Someone asked if Scottish patients will be able to use the Biobank? Simple answer is yes as it’s a UK wide facility, and there are plans behind the scenes to have a system through which people can volunteer for the Biobank. Initially patients will be assessed on the Fukuda and Canadian criteria, but all will need to be clinically assessed and this might complicate recruitment initially. This adds weight to having a centre like Newcastle. If finance had been available, a clinic could have been set up in Dundee run by Prof Belch. She had already seen around 400 patients but she could not see anymore. When Vance was the Chairman of Fife ME Steering Group, he along with the other Trustees wrote 438 letters to Fife Health Board asking for support for a clinic. The correspondence was ignored. They did however manage to set up a minimal service of a specialist ME-CFS nurse who remains the only one in Scotland.

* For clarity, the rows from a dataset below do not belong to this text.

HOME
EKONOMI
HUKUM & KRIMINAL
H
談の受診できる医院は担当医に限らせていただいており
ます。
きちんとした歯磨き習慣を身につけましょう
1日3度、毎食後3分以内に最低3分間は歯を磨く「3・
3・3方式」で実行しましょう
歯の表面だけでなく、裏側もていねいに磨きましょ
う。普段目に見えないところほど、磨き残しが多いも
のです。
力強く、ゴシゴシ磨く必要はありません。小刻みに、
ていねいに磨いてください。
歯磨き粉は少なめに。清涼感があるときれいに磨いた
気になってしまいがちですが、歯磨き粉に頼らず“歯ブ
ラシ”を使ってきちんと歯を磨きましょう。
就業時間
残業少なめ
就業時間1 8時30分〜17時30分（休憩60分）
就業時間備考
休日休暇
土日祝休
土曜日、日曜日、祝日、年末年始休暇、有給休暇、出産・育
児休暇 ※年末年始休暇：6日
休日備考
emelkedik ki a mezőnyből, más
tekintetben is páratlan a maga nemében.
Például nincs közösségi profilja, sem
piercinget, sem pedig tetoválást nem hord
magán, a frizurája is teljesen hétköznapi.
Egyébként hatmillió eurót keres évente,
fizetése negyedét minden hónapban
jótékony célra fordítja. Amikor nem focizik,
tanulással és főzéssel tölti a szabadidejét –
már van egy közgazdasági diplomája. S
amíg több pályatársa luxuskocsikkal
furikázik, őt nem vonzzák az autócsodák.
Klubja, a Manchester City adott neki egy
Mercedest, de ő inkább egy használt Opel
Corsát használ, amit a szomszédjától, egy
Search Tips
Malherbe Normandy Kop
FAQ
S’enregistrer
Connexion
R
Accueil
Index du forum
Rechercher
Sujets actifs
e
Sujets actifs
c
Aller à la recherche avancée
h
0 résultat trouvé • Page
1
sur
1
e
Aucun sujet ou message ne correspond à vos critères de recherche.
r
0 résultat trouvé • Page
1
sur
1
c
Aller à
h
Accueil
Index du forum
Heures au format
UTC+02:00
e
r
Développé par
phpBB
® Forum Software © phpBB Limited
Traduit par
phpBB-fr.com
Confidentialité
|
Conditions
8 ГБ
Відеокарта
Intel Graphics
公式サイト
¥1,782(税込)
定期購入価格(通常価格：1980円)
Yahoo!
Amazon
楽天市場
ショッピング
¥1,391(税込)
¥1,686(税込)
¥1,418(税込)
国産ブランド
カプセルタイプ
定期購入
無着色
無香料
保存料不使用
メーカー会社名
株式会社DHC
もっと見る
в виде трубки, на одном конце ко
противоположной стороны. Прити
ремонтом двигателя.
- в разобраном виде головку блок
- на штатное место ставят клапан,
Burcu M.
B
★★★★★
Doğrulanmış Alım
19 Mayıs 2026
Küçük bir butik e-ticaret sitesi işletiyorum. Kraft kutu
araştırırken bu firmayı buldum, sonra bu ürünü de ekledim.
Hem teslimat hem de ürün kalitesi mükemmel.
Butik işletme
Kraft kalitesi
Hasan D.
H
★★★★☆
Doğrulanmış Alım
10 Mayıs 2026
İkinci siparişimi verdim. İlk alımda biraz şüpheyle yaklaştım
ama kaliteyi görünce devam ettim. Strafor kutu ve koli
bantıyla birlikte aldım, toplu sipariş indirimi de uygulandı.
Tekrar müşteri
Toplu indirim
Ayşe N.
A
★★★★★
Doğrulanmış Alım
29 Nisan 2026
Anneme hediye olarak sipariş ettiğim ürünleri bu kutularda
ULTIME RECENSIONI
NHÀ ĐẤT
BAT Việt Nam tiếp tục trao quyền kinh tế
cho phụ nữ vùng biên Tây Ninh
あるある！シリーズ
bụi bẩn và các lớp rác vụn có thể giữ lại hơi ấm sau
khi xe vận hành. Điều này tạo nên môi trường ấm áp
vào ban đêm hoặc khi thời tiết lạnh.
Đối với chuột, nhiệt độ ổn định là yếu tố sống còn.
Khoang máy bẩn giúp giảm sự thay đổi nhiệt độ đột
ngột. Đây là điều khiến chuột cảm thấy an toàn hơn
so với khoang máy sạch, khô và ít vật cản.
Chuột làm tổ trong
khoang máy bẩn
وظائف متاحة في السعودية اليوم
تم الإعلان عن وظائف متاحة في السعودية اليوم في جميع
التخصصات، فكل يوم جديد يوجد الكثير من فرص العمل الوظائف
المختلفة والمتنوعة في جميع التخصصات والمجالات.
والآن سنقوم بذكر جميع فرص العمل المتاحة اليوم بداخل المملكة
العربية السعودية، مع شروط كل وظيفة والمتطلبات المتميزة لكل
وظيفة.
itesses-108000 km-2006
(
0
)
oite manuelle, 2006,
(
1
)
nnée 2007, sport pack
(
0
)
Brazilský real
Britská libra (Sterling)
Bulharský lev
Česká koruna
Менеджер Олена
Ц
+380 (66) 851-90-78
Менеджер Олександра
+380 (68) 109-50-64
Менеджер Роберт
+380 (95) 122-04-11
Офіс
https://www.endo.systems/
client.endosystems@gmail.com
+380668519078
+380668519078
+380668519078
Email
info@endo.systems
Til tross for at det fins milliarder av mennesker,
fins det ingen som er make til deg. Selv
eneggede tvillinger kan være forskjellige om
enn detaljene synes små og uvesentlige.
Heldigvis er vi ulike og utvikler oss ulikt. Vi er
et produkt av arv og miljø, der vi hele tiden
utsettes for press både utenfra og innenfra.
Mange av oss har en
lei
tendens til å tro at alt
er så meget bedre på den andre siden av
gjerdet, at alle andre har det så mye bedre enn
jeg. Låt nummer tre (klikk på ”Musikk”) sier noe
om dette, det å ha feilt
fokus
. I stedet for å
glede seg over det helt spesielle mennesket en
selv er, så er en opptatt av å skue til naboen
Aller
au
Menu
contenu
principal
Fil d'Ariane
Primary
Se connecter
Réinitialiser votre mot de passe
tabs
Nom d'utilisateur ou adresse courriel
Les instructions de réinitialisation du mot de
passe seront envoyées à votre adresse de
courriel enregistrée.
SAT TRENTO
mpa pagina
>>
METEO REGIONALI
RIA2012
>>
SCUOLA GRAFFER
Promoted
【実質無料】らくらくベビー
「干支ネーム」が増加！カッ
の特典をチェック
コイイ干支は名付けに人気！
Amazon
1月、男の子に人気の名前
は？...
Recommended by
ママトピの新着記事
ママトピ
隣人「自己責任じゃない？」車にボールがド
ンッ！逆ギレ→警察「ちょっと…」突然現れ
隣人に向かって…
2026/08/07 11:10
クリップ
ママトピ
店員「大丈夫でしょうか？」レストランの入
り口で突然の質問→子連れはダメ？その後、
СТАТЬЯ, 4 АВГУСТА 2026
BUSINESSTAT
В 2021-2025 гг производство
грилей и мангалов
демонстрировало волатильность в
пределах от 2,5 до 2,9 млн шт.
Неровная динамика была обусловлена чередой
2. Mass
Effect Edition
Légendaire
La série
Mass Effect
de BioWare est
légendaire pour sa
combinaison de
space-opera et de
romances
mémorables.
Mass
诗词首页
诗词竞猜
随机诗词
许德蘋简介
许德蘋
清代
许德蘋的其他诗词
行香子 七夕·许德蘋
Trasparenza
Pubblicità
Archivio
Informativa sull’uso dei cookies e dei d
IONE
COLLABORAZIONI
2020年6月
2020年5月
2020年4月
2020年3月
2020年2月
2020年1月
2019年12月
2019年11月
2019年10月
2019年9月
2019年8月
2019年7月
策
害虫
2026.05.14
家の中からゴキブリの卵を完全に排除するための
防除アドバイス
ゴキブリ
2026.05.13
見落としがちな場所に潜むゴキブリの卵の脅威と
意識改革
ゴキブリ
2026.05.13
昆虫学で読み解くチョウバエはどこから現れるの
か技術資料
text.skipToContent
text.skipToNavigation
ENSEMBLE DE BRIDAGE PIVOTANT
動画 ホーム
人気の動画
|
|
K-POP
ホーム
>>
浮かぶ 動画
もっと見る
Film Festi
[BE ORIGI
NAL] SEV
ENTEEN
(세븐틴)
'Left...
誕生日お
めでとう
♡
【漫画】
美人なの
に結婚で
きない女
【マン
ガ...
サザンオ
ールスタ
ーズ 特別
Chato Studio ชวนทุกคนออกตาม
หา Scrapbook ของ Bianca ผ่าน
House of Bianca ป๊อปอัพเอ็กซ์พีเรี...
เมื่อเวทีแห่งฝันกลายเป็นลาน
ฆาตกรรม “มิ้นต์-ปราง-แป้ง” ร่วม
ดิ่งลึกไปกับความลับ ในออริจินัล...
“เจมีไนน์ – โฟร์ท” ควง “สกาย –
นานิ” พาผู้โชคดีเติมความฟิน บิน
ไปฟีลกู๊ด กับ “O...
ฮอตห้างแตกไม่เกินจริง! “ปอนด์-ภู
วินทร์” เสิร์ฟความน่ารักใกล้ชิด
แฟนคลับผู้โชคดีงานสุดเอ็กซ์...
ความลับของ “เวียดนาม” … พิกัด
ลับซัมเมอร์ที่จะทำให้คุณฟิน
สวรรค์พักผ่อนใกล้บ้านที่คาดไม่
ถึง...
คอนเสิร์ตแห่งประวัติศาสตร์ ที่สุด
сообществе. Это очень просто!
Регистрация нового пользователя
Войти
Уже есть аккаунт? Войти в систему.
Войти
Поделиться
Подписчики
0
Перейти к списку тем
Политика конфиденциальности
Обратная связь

The last question put to Vance wondered if the reason scientists were withdrawing from ME research was down to hype? He replied that this could be the case and the furore surrounding the hate mail received by Dr Crawley has not helped. It is more likely that the lack of funding is to blame; as neurological illnesses are poorly funded, there is little interest or incentive for research scientists into this area. Cancer Research UK is way ahead with an annual income of around £530 million. This far outstrips funding into cardiovascular illness which causes more deaths.

As usual, there were many more questions than there was time and reluctantly, the meeting had to come to a close.

Note: Since this talk there have been some changes in the ME world. The Science paper on XMRV was retracted, and XMRV has been largely discredited as a cause of ME. The Scottish Cross Party Group on ME disbanded in 2012.  Also, A Lothian ME-CFS service has been set up at the Astley Ainslie Hospital in Edinburgh.